£12.5m gift to Oxford and Cambridge aims to bridge STEM gap for disadvantaged students

Oxford and Cambridge universities have each received a £6.25m donation from an anonymous benefactor to expand outreach and support for disadvantaged students in science, technology, engineering and mathematics (STEM). The £12.5m joint gift will fund new and existing initiatives aimed at raising attainment, improving access and increasing the number of underrepresented students progressing into STEM degrees.

Although administered separately, the programmes at the two universities will share resources, online platforms and academic tutors to maximise their combined impact. The goal is to build a joined-up support system for students aged 14 through to university, tackling persistent gaps in opportunity and achievement.

At Oxford, the funding will allow the Mathematical, Physical and Life Sciences Division to launch a targeted GCSE mathematics mentoring programme, designed to support students from low socio-economic backgrounds. Participants will receive weekly tutorials and attend residential sessions at Oxford, with the aim of boosting confidence and take-up of maths and further maths at A-level. The programme will support approximately 850 students over four years.

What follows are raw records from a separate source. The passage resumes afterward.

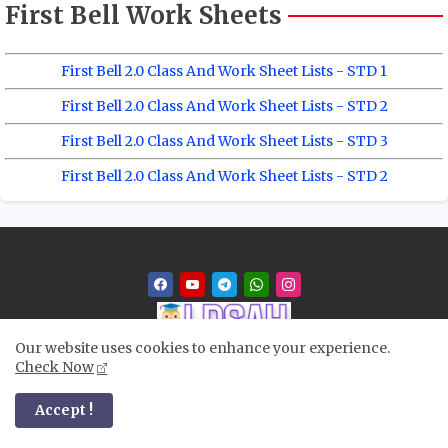
First Bell Work Sheets
First Bell 2.0 Class And Work Sheet Lists - STD 1
First Bell 2.0 Class And Work Sheet Lists - STD 2
First Bell 2.0 Class And Work Sheet Lists - STD 3
First Bell 2.0 Class And Work Sheet Lists - STD 2
Our website uses cookies to enhance your experience.
Check Now
ഈ സൈറ്റിൽ പ്രസിദ്ധീകരിച്ച പോസ്റ്റുകളുടെ സ്ക്രീൻ ഷോർട്ട് എടുത്ത്
PDF ആക്കുന്നത് ശ്രദ്ധയിൽ പെട്ടിരിക്കുന്നു സൈറ്റിൽ പ്രസിദ്ധീകരിച്ച
ചില മെറ്റീരിയലുകൾ വിവിധ അധ്യാപക കൂട്ടായ്മകളിൽ
Accept !
നിന്നുള്ളതാണ്. സൈറ്റിൽ പ്രസിദ്ധീരിച്ച പോസ്റ്റുകളിൽ ആർക്കെങ്കിലും
എന്തെങ്കിലും പ്രശ്‌നമുണ്ടെങ്കിൽ, ദയവായി ഞങ്ങളെ ബന്ധപ്പെടുക,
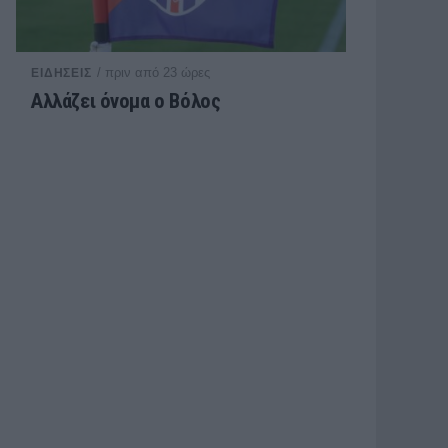
/ πριν από 23 ώρες
ΕΙΔΗΣΕΙΣ
Αλλάζει όνομα ο Βόλος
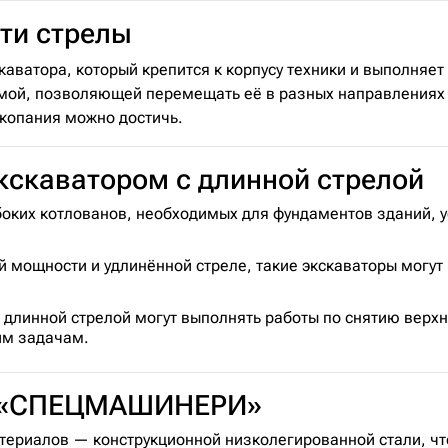
ти стрелы
аватора, который крепится к корпусу техники и выполняет
ой, позволяющей перемещать её в разных направлениях и 
 копания можно достичь.
кскаватором с длинной стрелой
оких котлованов, необходимых для фундаментов зданий, 
 мощности и удлинённой стреле, такие экскаваторы могу
 длинной стрелой могут выполнять работы по снятию верхн
им задачам.
т «СПЕЦМАШИНЕРИ»
ериалов — конструкционной низколегированной стали, чт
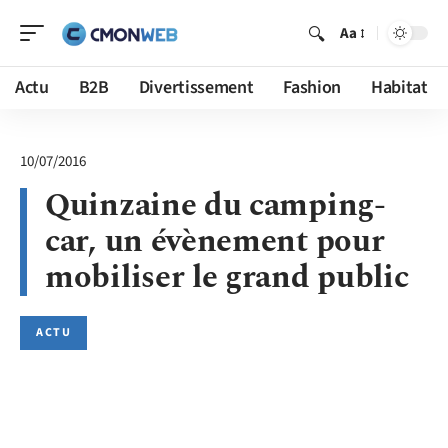
Aa
Actu
B2B
Divertissement
Fashion
Habitat
10/07/2016
Quinzaine du camping-
car, un évènement pour
mobiliser le grand public
ACTU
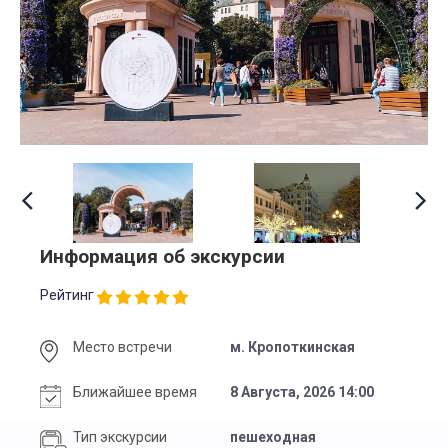
Информация об экскурсии
Рейтинг
Место встречи
м. Кропоткинская
Ближайшее время
8 Августа, 2026 14:00
Тип экскурсии
пешеходная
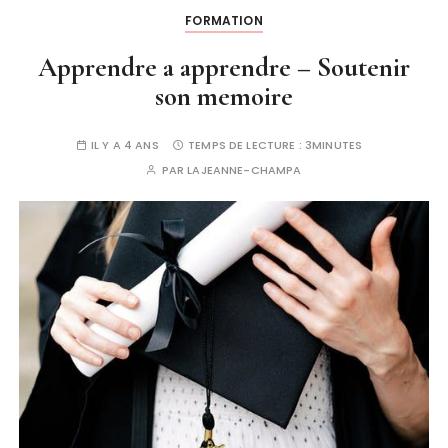
FORMATION
Apprendre a apprendre – Soutenir
son memoire
IL Y A 4 ANS
TEMPS DE LECTURE :
3MINUTES
PAR
LAJEANNE-CHAMPA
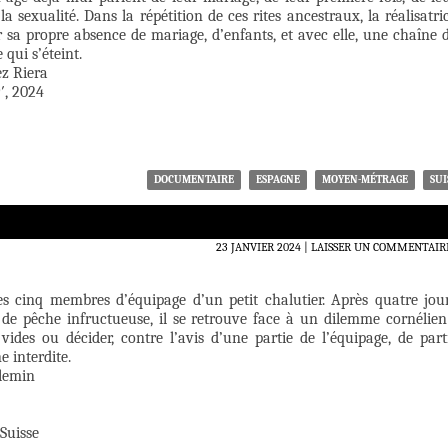
la sexualité. Dans la répétition de ces rites ancestraux, la réalisatri
 sa propre absence de mariage, d’enfants, et avec elle, une chaîne 
 qui s’éteint.
ez Riera
′, 2024
DOCUMENTAIRE
ESPAGNE
MOYEN-MÉTRAGE
SUI
23 JANVIER 2024
LAISSER UN COMMENTAIR
des cinq membres d’équipage d’un petit chalutier. Après quatre jou
e pêche infructueuse, il se retrouve face à un dilemme cornélien
 vides ou décider, contre l’avis d’une partie de l’équipage, de part
 interdite.
llemin
 Suisse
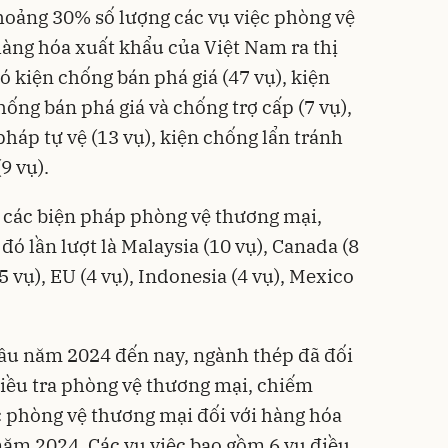
khoảng 30% số lượng các vụ việc phòng vệ
àng hóa xuất khẩu của Việt Nam ra thị
ó kiện chống bán phá giá (47 vụ), kiện
hống bán phá giá và chống trợ cấp (7 vụ),
pháp tự vệ (13 vụ), kiện chống lẩn tránh
9 vụ).
 các biện pháp phòng vệ thương mại,
đó lần lượt là Malaysia (10 vụ), Canada (8
(5 vụ), EU (4 vụ), Indonesia (4 vụ), Mexico
.
 đầu năm 2024 đến nay, ngành thép đã đối
điều tra phòng vệ thương mại, chiếm
 phòng vệ thương mại đối với hàng hóa
ăm 2024. Các vụ việc bao gồm 6 vụ điều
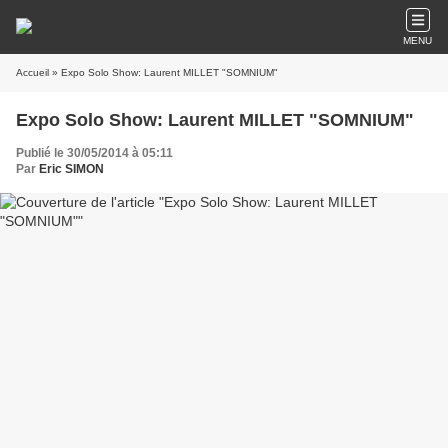
MENU
Accueil
» Expo Solo Show: Laurent MILLET "SOMNIUM"
Expo Solo Show: Laurent MILLET "SOMNIUM"
Publié le 30/05/2014 à 05:11
Par
Eric SIMON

The gift will also expand Oxford’s online COMPOS outreach programme, which helps 14–19-year-olds develop deeper skills in physics and maths. The platform, running since 2021, will now increase capacity from 500 to 1,200 students annually and broaden its subject offering to include chemistry, biology, computer science and pure mathematics. In addition, Oxford’s bridging programme for incoming undergraduates will be scaled up, with more places on its residential week and extended online academic preparation throughout the transition into university life.

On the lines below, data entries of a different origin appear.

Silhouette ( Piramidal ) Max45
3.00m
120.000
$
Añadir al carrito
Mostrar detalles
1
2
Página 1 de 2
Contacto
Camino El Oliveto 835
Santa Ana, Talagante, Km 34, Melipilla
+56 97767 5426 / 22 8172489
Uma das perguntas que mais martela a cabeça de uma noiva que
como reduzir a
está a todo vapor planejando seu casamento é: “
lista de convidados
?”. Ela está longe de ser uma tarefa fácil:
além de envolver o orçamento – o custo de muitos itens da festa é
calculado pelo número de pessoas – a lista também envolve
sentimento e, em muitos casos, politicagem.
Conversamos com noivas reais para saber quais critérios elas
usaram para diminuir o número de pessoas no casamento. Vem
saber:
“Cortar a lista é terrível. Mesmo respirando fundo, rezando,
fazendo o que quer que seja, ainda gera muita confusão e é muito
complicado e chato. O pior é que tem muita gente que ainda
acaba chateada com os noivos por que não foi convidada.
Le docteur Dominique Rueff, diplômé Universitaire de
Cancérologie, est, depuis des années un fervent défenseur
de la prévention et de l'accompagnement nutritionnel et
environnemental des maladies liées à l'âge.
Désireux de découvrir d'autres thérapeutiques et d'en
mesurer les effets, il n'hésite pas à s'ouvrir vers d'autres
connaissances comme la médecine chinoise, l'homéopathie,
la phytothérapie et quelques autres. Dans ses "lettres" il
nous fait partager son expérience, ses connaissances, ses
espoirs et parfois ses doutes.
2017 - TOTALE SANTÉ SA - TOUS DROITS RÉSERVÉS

Cambridge will use its share of the donation to secure two major STEM access initiatives through to 2031. Isaac Physics, a free online learning platform developed by Cambridge academics, allows teachers to assign structured problem sets across physics, maths, chemistry and biology. It is currently used by more than 700,000 students and educators worldwide.

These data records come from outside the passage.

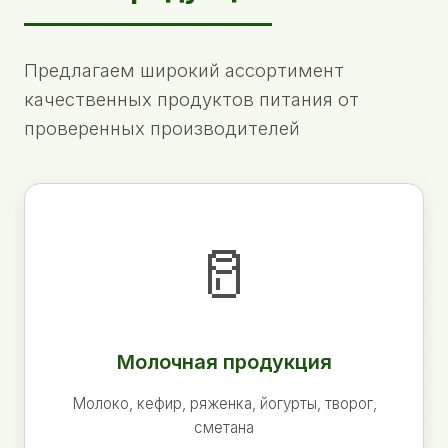
Предлагаем широкий ассортимент
качественных продуктов питания от
проверенных производителей
🥛
Молочная продукция
Молоко, кефир, ряженка, йогурты, творог,
сметана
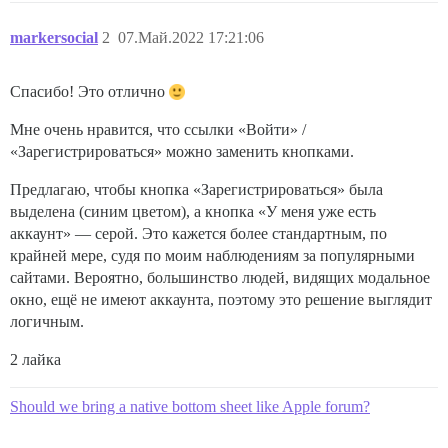
markersocial
2
07.Май.2022 17:21:06
Спасибо! Это отлично
Мне очень нравится, что ссылки «Войти» /
«Зарегистрироваться» можно заменить кнопками.
Предлагаю, чтобы кнопка «Зарегистрироваться» была
выделена (синим цветом), а кнопка «У меня уже есть
аккаунт» — серой. Это кажется более стандартным, по
крайней мере, судя по моим наблюдениям за популярными
сайтами. Вероятно, большинство людей, видящих модальное
окно, ещё не имеют аккаунта, поэтому это решение выглядит
логичным.
2 лайка
Should we bring a native bottom sheet like Apple forum?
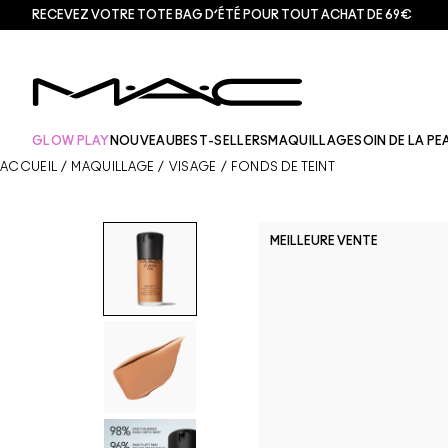
RECEVEZ VOTRE TOTE BAG D’ÉTÉ POUR TOUT ACHAT DE 69€
GLOW PLAY
NOUVEAU
BEST-SELLERS
MAQUILLAGE
SOIN DE LA PE
ACCUEIL
/
MAQUILLAGE
/
VISAGE
/
FONDS DE TEINT
MEILLEURE VENTE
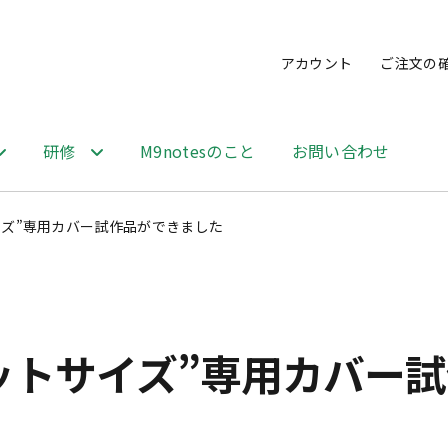
アカウント
ご注文の
研修
M9notesのこと
お問い合わせ
トサイズ”専用カバー試作品ができました
“ポケットサイズ”専用カバ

STEM SMART, which builds on Isaac Physics, supplements weekly assignments with live tutorials and mentoring by university students. The most engaged pupils are invited to attend a four-day residential at a Cambridge college. Independent evaluations have found the programme significantly boosts A-level performance and university admissions among disadvantaged students.

Leaders at both universities have hailed the gift as a transformational opportunity to reach more students and build a stronger, more inclusive pipeline into STEM. By combining high-quality resources with targeted mentoring and immersive experiences, the initiatives aim to unlock potential and address the structural barriers that still limit access to science and technology careers.